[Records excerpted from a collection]
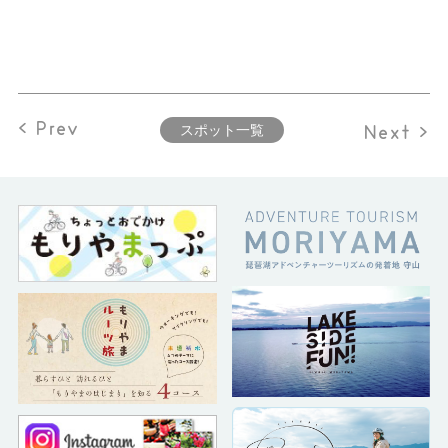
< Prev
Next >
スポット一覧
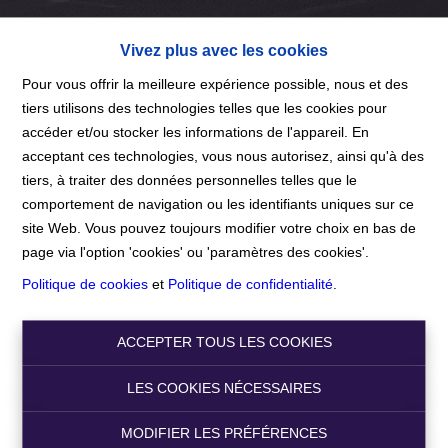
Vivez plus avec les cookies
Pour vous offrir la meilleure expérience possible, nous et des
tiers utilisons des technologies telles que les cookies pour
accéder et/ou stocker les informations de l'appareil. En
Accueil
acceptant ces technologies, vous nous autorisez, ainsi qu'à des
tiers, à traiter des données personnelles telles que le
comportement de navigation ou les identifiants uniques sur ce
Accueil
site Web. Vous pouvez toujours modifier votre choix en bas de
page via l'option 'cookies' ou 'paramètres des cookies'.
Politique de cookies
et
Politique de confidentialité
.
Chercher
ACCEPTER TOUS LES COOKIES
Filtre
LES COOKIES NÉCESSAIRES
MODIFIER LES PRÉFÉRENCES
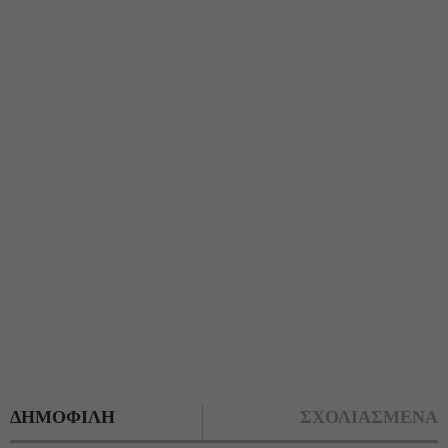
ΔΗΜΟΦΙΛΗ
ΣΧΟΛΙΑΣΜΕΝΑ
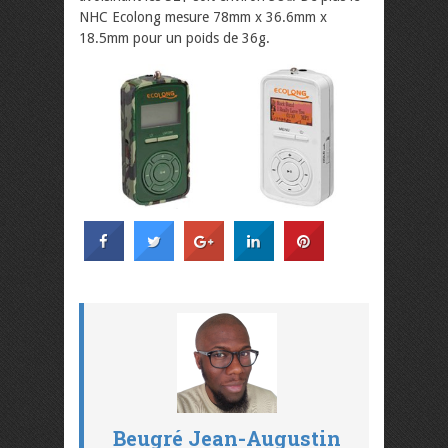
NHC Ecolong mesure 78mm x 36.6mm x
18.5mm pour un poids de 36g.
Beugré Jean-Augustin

...

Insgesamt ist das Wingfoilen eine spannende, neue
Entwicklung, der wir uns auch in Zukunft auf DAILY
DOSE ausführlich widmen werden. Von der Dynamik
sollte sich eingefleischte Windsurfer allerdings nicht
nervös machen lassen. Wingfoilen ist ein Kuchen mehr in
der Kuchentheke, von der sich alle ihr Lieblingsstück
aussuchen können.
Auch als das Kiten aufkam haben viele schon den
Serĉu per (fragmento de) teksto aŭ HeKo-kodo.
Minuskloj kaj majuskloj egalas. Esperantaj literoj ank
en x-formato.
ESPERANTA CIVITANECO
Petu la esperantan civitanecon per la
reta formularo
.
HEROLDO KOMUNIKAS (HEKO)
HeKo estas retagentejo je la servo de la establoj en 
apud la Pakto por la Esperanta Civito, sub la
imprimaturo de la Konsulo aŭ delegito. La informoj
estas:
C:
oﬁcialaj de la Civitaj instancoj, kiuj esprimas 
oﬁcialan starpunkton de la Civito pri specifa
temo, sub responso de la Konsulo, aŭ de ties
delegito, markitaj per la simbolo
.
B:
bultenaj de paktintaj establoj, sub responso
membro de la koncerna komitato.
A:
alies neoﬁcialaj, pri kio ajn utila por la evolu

==

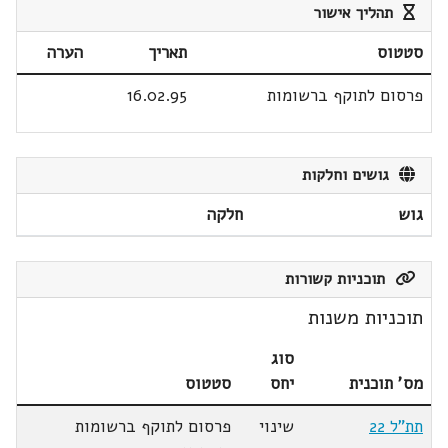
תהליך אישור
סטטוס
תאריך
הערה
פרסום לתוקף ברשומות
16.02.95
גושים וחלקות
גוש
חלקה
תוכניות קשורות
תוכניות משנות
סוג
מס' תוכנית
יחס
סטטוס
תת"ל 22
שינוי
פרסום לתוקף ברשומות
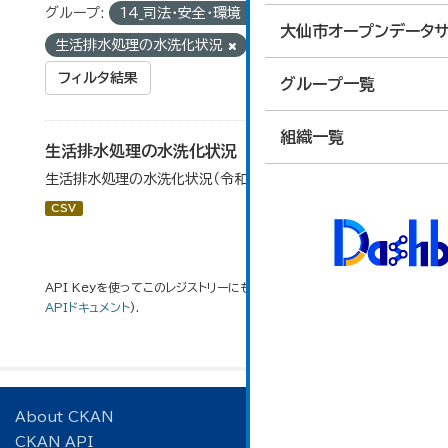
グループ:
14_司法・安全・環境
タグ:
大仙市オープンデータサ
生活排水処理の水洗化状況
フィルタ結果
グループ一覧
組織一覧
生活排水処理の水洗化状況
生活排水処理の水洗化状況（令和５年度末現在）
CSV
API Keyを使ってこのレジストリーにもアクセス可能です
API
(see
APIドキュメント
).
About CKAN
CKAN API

[What this task involves] Within the data above, the lines from the one with "oﬁcialan starpunkton de la Civito pri specifa" to the one with "alies neoﬁcialaj, pri" must be repeated exactly; no other line belongs in the answer.

[Answer to this problem]
oﬁcialan starpunkton de la Civito pri specifa
temo, sub responso de la Konsulo, aŭ de ties
delegito, markitaj per la simbolo
.
B:
bultenaj de paktintaj establoj, sub responso
membro de la koncerna komitato.
A:
alies neoﬁcialaj, pri kio ajn utila por la evolu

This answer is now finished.